Only the lines holding the word "Giveaway" are wanted; copy each of them from the listing.
** Provided information follows **
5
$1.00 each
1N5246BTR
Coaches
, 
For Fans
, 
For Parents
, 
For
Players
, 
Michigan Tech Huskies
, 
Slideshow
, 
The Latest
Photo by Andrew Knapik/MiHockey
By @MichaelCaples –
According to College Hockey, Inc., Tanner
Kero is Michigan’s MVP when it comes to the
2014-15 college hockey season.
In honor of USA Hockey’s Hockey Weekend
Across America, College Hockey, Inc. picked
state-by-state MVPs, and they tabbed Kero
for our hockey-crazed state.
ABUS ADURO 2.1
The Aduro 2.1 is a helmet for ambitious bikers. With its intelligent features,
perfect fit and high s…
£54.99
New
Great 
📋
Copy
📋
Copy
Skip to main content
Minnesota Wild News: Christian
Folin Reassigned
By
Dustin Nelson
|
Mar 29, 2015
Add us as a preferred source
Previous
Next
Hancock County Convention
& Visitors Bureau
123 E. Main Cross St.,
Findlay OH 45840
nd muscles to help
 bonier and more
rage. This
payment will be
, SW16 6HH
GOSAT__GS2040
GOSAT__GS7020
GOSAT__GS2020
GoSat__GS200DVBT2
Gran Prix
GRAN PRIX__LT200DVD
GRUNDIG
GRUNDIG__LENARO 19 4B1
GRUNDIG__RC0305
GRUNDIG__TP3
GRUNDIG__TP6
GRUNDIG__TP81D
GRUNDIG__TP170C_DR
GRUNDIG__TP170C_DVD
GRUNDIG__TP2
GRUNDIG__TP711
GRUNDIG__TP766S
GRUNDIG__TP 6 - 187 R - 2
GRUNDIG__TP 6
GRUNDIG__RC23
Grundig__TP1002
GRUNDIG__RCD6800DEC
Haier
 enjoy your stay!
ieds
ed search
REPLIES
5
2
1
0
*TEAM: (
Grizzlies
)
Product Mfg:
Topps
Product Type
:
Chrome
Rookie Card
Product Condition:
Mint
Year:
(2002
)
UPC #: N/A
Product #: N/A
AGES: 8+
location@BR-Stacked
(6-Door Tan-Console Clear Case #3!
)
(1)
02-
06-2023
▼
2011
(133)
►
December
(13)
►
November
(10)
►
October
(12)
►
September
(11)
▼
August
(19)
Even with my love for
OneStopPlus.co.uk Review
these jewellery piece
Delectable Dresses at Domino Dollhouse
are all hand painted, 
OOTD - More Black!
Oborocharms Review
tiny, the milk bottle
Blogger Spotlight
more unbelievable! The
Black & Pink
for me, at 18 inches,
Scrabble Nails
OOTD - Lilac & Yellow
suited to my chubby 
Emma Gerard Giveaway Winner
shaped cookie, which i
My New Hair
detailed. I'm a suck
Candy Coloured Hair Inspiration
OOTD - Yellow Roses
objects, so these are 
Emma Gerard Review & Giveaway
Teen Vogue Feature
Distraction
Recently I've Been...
** End of Provided information **
▶ **Exercise response**:
Emma Gerard Giveaway Winner
Emma Gerard Review & Giveaway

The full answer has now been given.